### [EXTRACTED RECORDS]

──────────

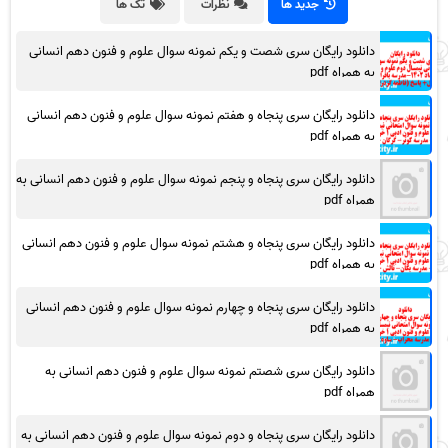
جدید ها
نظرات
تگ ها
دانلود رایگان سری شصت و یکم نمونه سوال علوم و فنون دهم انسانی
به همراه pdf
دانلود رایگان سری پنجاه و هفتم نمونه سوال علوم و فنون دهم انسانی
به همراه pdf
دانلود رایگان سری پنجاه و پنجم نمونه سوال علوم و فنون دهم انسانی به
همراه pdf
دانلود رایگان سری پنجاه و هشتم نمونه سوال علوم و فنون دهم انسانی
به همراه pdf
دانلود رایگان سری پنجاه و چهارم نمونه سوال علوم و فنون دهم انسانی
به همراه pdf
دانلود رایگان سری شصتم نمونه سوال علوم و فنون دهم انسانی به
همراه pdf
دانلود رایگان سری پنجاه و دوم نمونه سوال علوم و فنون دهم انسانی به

──────────

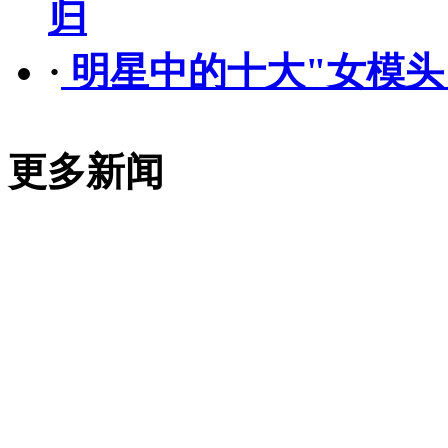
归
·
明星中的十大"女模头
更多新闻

──────────

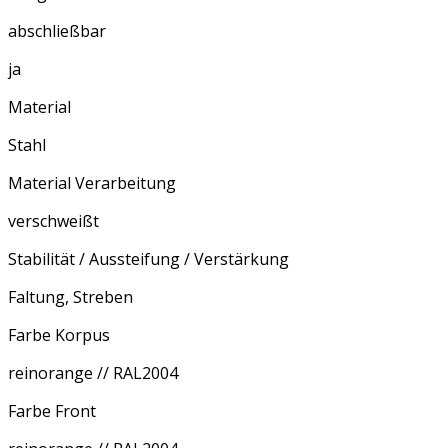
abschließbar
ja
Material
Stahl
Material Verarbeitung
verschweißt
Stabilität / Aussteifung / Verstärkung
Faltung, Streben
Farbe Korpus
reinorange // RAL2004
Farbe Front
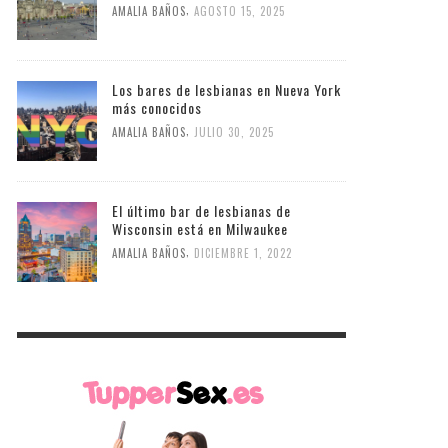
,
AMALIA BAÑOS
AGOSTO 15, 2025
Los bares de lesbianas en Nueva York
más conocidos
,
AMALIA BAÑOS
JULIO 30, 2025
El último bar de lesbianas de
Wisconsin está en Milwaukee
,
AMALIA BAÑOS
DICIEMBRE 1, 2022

──────────

### [TASK STATEMENT]
Where in the entries does the word "انسانی" occur? Copy out each line that has it.

### [EXERCISE SOLUTION]
دانلود رایگان سری شصت و یکم نمونه سوال علوم و فنون دهم انسانی
دانلود رایگان سری پنجاه و هفتم نمونه سوال علوم و فنون دهم انسانی
دانلود رایگان سری پنجاه و پنجم نمونه سوال علوم و فنون دهم انسانی به
دانلود رایگان سری پنجاه و هشتم نمونه سوال علوم و فنون دهم انسانی
دانلود رایگان سری پنجاه و چهارم نمونه سوال علوم و فنون دهم انسانی
دانلود رایگان سری شصتم نمونه سوال علوم و فنون دهم انسانی به
دانلود رایگان سری پنجاه و دوم نمونه سوال علوم و فنون دهم انسانی به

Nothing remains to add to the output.